Beyond Meat Reports Massive Loss, Lowers Guidance, But Stock Soars on 'Right-Sizing' Expectations.
Beyond Meat Reports Massive Loss |
Late on Tuesday, Beyond Meat (BYND) revealed a significant fourth-quarter loss. Despite the artificial meat manufacturer's low sales forecast, revenue decreased less than anticipated. However, as soon as the business revealed plans to reduce operational expenses and make other "right-sizing" adjustments, BYND stock shot up overnight.
Beyond Meat Revenues
Although that may not be close to FactSet forecasts for an 89-cent loss, Beyond Meat lost $2.40 per share. Several non-cash items were included in the Q4 deficit. Revenue decreased by 8% to $73.68 million, exceeding $66.7 billion in views.
Much less than the $89 million predicted by analysts, the company expects first-quarter revenue of between $70 and $75 million. The business projects $315 million to $345 million in sales in 2024, significantly less than the $344.4 million analysts had predicted.

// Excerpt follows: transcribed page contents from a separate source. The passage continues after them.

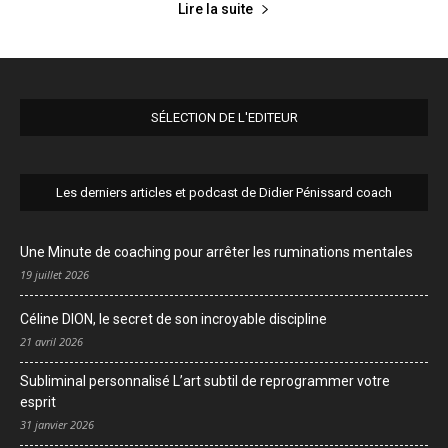
Lire la suite
SÉLECTION DE L'EDITEUR
Les derniers articles et podcast de Didier Pénissard coach
Une Minute de coaching pour arrêter les ruminations mentales
19 juillet 2026
Céline DION, le secret de son incroyable discipline
21 avril 2026
Subliminal personnalisé L’art subtil de reprogrammer votre
esprit
31 janvier 2026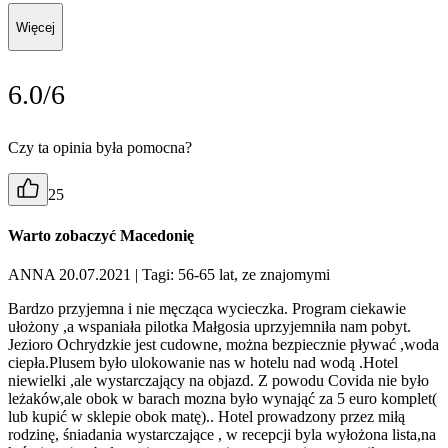
Więcej
6.0/6
Czy ta opinia była pomocna?
25
Warto zobaczyć Macedonię
ANNA 20.07.2021
| Tagi: 56-65 lat, ze znajomymi
Bardzo przyjemna i nie męcząca wycieczka. Program ciekawie
ułożony ,a wspaniała pilotka Małgosia uprzyjemniła nam pobyt.
Jezioro Ochrydzkie jest cudowne, można bezpiecznie pływać ,woda
ciepła.Plusem było ulokowanie nas w hotelu nad wodą .Hotel
niewielki ,ale wystarczający na objazd. Z powodu Covida nie było
leżaków,ale obok w barach mozna było wynająć za 5 euro komplet(
lub kupić w sklepie obok matę).. Hotel prowadzony przez miłą
rodzinę, śniadania wystarczające , w recepcji byla wyłożona lista,na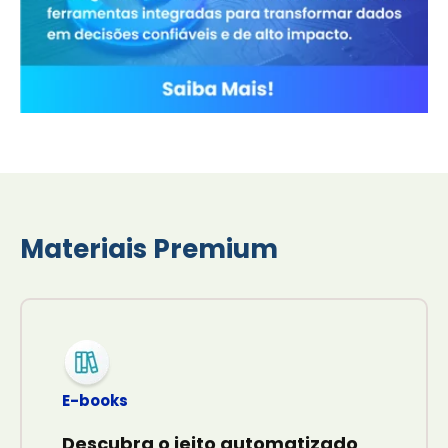
Materiais Premium
E-books
Descubra o jeito automatizado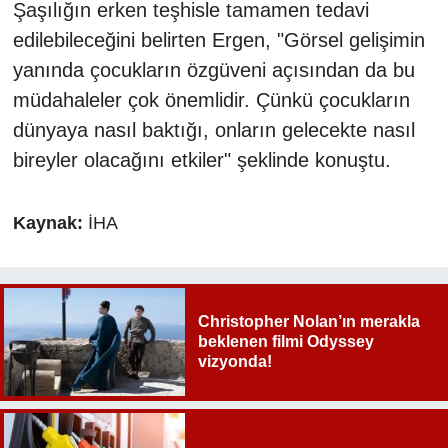
Şaşılığın erken teşhisle tamamen tedavi
edilebileceğini belirten Ergen, "Görsel gelişimin
yanında çocukların özgüveni açısından da bu
müdahaleler çok önemlidir. Çünkü çocukların
dünyaya nasıl baktığı, onların gelecekte nasıl
bireyler olacağını etkiler" şeklinde konuştu.
Kaynak:
İHA
Christopher Nolan’ın merakla
beklenen filmi Odyssey
vizyonda!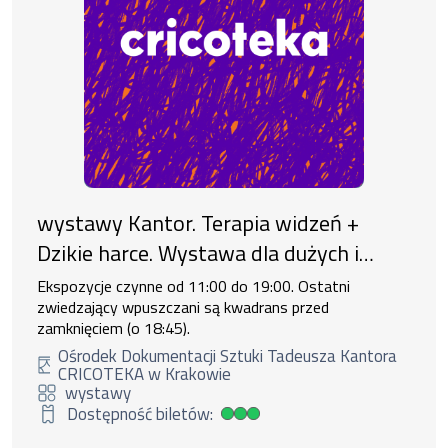
wystawy Kantor. Terapia widzeń +
Dzikie harce. Wystawa dla dużych i
małych
Ekspozycje czynne od 11:00 do 19:00. Ostatni
zwiedzający wpuszczani są kwadrans przed
zamknięciem (o 18:45).
Ośrodek Dokumentacji Sztuki Tadeusza Kantora
CRICOTEKA w Krakowie
wystawy
Dostępność biletów:
Duża dostępność biletów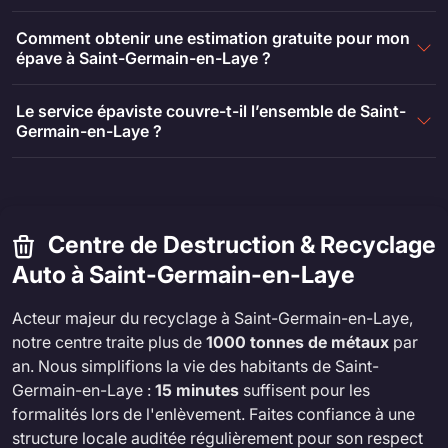
Comment obtenir une estimation gratuite pour mon
épave à Saint-Germain-en-Laye ?
Le service épaviste couvre-t-il l’ensemble de Saint-
Germain-en-Laye ?
Centre de Destruction & Recyclage
Auto à Saint-Germain-en-Laye
Acteur majeur du recyclage à Saint-Germain-en-Laye,
notre centre traite plus de
1000 tonnes de métaux
par
an. Nous simplifions la vie des habitants de Saint-
Germain-en-Laye :
15 minutes
suffisent pour les
formalités lors de l'enlèvement. Faites confiance à une
structure locale auditée régulièrement pour son respect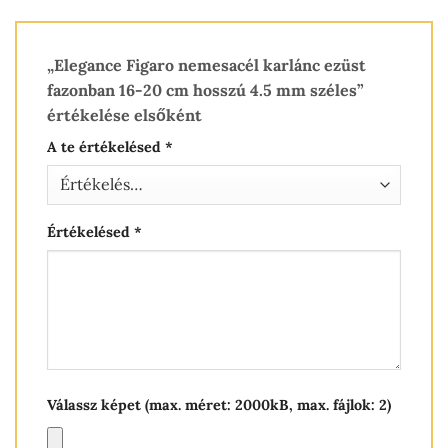
„Elegance Figaro nemesacél karlánc ezüst
fazonban 16-20 cm hosszú 4.5 mm széles”
értékelése elsőként
A te értékelésed
*
Értékelésed
*
Válassz képet (max. méret: 2000kB, max. fájlok: 2)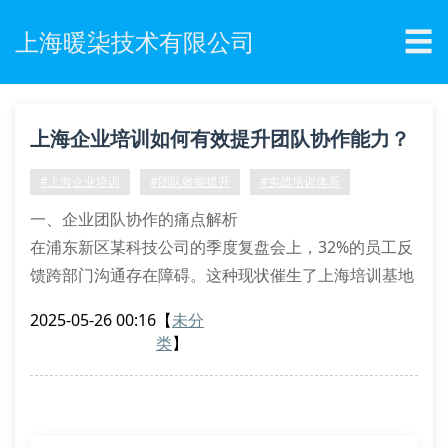
☰
上海暖柒技术有限公司
上海企业培训如何有效提升团队协作能力？
#上海企业培训
#团队效能提升
#实战培训体系
一、企业团队协作的痛点解析
在浦东新区某科技公司的季度复盘会上，32%的员工反
馈跨部门沟通存在障碍。这种现状催生了上海培训基地
中特有的情景模拟工作坊，通过角色互换演练、沙盘推
2025-05-26 00:16
【
未分
演等互动式学习模块，让参与者亲身体验协作断点。
类
】
二、定制化培训方案设计要素
诊断式需求分析：采用三维度评估模型扫描企业现状
阶梯式课程体系：从基础沟通技巧到战略协同思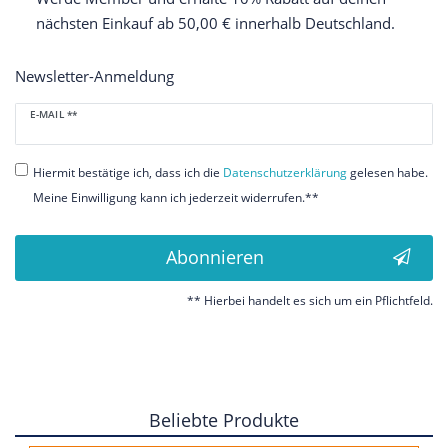
nächsten Einkauf ab 50,00 € innerhalb Deutschland.
Newsletter-Anmeldung
Newsletter
E-MAIL **
Honig
Hiermit bestätige ich, dass ich die
Daten­schutz­erklärung
gelesen habe.
Meine Einwilligung kann ich jederzeit widerrufen.**
Abonnieren
** Hierbei handelt es sich um ein Pflichtfeld.
Beliebte Produkte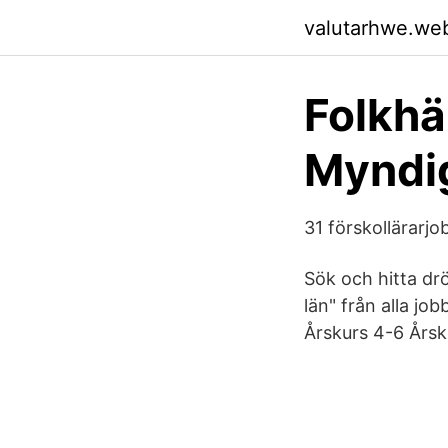
valutarhwe.we
Folkh
Myndig
31 förskollärarjo
Sök och hitta dr
län" från alla jo
Årskurs 4-6 Årsk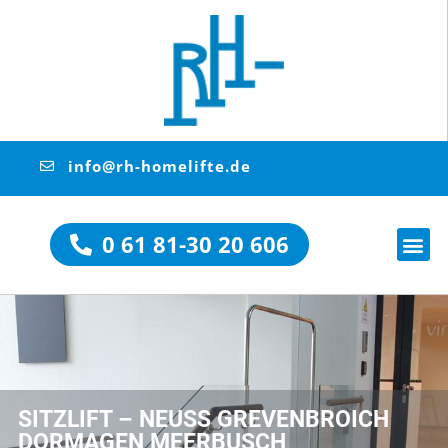
info@rh-homelifte.de
0 61 81-30 20 606
SITZLIFT – NEUSS GREVENBROICH
DORMAGEN MEERBUSCH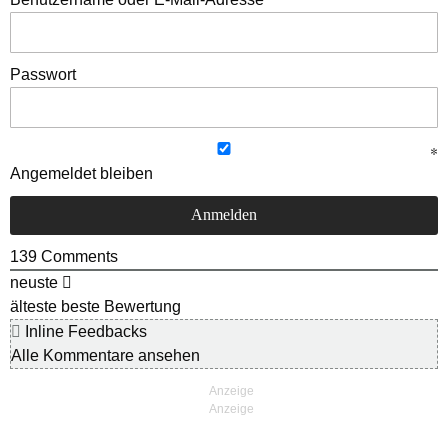
Passwort
Angemeldet bleiben
139
Comments
neuste
älteste
beste Bewertung
Inline Feedbacks
Alle Kommentare ansehen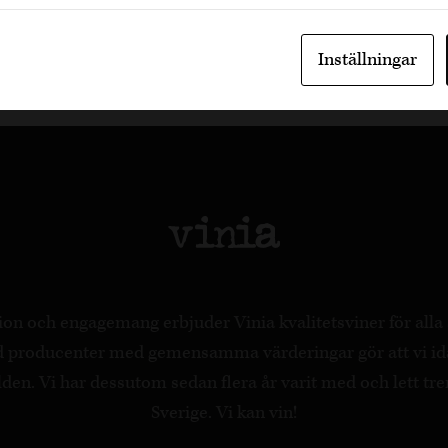
Inställningar
on och engagemang erbjuder Vinia kvalitetsviner för all
ed producenter med gemensamma värderingar gör att vi id
en. Vi har dessutom sedan flera år varit med och lett tre
Sverige. Vi kan vin!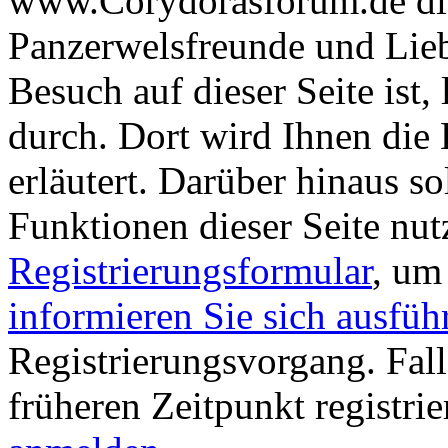
www.Corydorasforum.de die
Panzerwelsfreunde und Liebh
Besuch auf dieser Seite ist, 
durch. Dort wird Ihnen die 
erläutert. Darüber hinaus sol
Funktionen dieser Seite nu
Registrierungsformular
, um
informieren Sie sich ausfüh
Registrierungsvorgang. Fall
früheren Zeitpunkt registri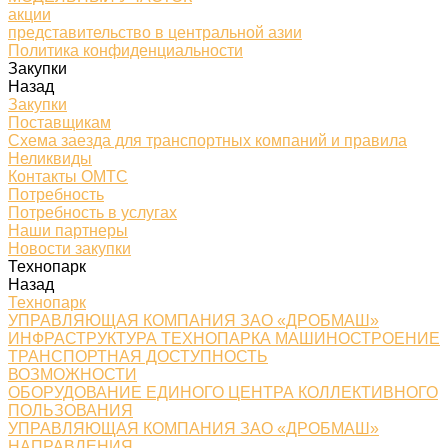
акции
представительство в центральной азии
Политика конфиденциальности
Закупки
Назад
Закупки
Поставщикам
Схема заезда для транспортных компаний и правила
Неликвиды
Контакты ОМТС
Потребность
Потребность в услугах
Наши партнеры
Новости закупки
Технопарк
Назад
Технопарк
УПРАВЛЯЮЩАЯ КОМПАНИЯ ЗАО «ДРОБМАШ»
ИНФРАСТРУКТУРА ТЕХНОПАРКА МАШИНОСТРОЕНИЕ
ТРАНСПОРТНАЯ ДОСТУПНОСТЬ
ВОЗМОЖНОСТИ
ОБОРУДОВАНИЕ ЕДИНОГО ЦЕНТРА КОЛЛЕКТИВНОГО
ПОЛЬЗОВАНИЯ
УПРАВЛЯЮЩАЯ КОМПАНИЯ ЗАО «ДРОБМАШ»
НАПРАВЛЕНИЯ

However, the business said that significant adjustments are planned to enhance both the product and operations.
"Our 2024 plan includes taking steps to steeply reduce operating expense and cash use; pricing actions and the right-sizing of our production footprint, both in support of margin expansion," Ethan Brown, our CEO, stated in the earnings announcement. He moreover anticipates a "years-in-the-making core platform renovation ... that delivers superior health benefits and taste."
Not Just Meat Stock
The late-day surge of 73.5% in Beyond Meat's shares indicated a break over its 50-day and 200-day moving averages. The price of BYND stock increased 0.9% on Tuesday to $7.52. Last October, shares fell to a record low of $5.58.
Although severely shorted, downgraded, money-losing equities can see enormous increases in value, there is a strong likelihood that their decline will continue. Over time, a superior investing strategy is to focus on stocks with solid fundamentals and rising share prices.